● **EXERCISE INSTRUCTIONS**:
Going line by line through the records below, write out everything starting with the line containing "Enter your 16-digit" and going on through the line containing "Our commitment to", exactly and inclusively. Pictures do not go in.
++++
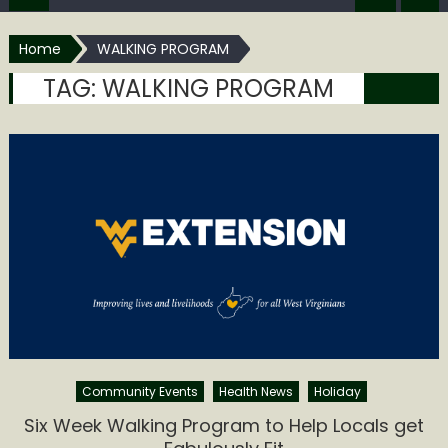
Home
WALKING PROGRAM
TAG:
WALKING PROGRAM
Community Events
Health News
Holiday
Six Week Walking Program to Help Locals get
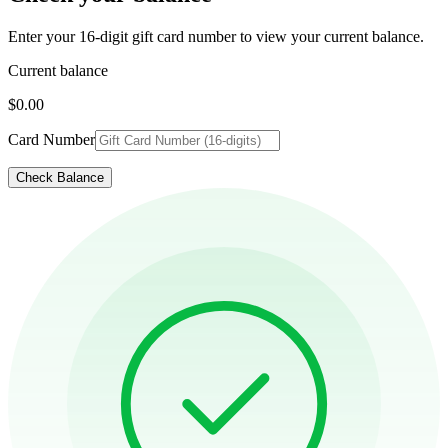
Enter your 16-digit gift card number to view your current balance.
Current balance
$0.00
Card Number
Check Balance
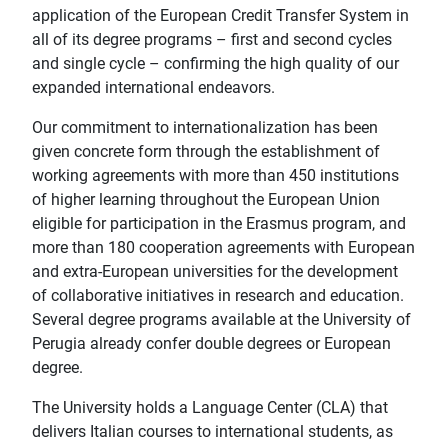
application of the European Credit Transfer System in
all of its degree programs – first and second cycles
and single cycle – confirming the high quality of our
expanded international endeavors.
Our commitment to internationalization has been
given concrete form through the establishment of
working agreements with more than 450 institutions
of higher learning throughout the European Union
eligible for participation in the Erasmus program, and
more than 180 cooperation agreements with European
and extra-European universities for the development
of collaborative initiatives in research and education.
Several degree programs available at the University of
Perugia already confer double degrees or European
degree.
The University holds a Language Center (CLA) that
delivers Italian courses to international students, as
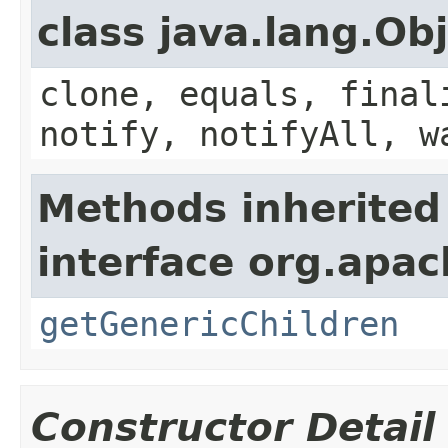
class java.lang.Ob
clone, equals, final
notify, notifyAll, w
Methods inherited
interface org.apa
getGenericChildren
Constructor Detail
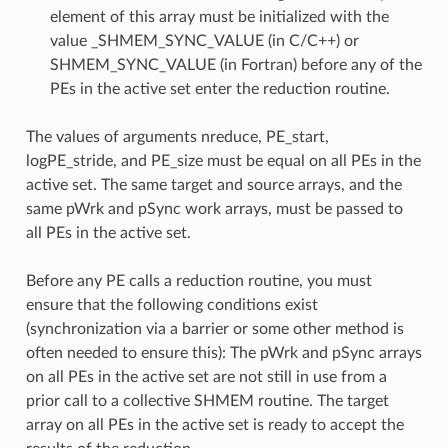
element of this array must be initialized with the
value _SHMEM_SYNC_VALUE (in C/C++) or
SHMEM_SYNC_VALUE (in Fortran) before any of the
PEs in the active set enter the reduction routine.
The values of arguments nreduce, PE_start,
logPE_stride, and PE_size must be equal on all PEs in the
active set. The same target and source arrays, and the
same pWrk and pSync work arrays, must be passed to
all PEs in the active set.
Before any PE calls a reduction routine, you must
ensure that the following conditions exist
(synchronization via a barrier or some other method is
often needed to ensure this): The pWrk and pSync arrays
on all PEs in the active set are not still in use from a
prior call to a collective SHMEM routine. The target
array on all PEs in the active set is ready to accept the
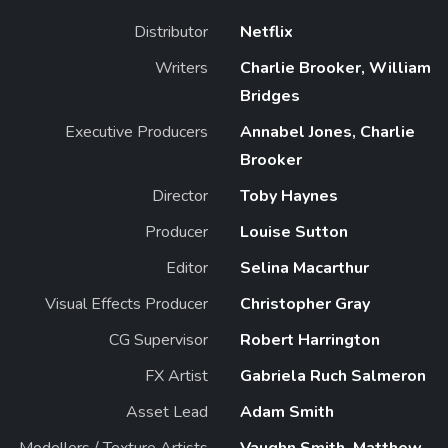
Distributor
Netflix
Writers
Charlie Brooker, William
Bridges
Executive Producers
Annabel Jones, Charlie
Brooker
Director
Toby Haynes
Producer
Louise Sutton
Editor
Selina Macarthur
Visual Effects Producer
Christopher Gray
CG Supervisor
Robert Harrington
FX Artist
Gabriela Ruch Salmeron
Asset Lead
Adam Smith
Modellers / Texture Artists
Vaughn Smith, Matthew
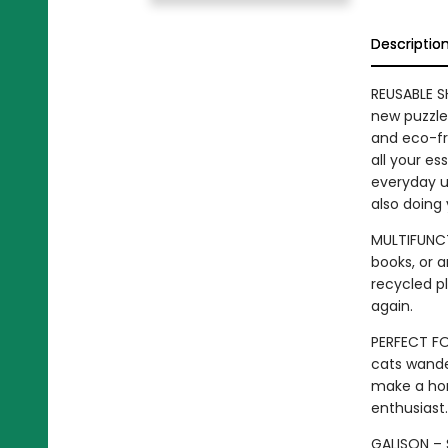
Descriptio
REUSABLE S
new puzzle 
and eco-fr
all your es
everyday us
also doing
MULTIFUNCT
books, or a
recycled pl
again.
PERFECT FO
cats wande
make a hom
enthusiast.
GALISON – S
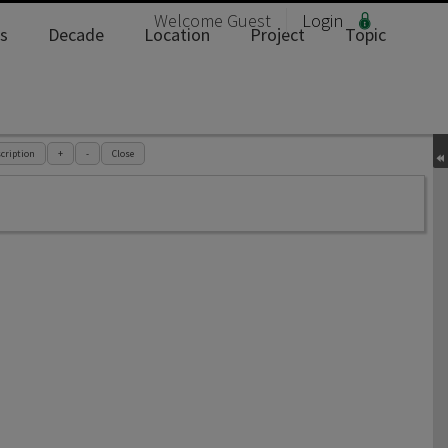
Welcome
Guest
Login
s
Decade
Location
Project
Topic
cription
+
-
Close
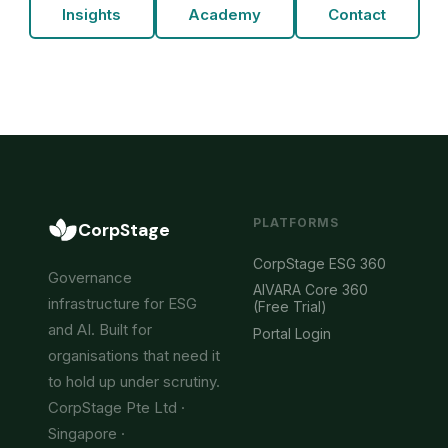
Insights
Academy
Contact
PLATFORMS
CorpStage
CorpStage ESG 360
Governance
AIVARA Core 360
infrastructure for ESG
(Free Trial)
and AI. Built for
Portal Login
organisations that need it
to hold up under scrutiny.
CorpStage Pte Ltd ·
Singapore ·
++++
● **PROBLEM SOLUTION**:
Enter your 16-digit gift card number to view your current balance.
Current balance
$0.00
Card Number
Check Balance
application of the European Credit Transfer System in
all of its degree programs – first and second cycles
and single cycle – confirming the high quality of our
expanded international endeavors.
Our commitment to internationalization has been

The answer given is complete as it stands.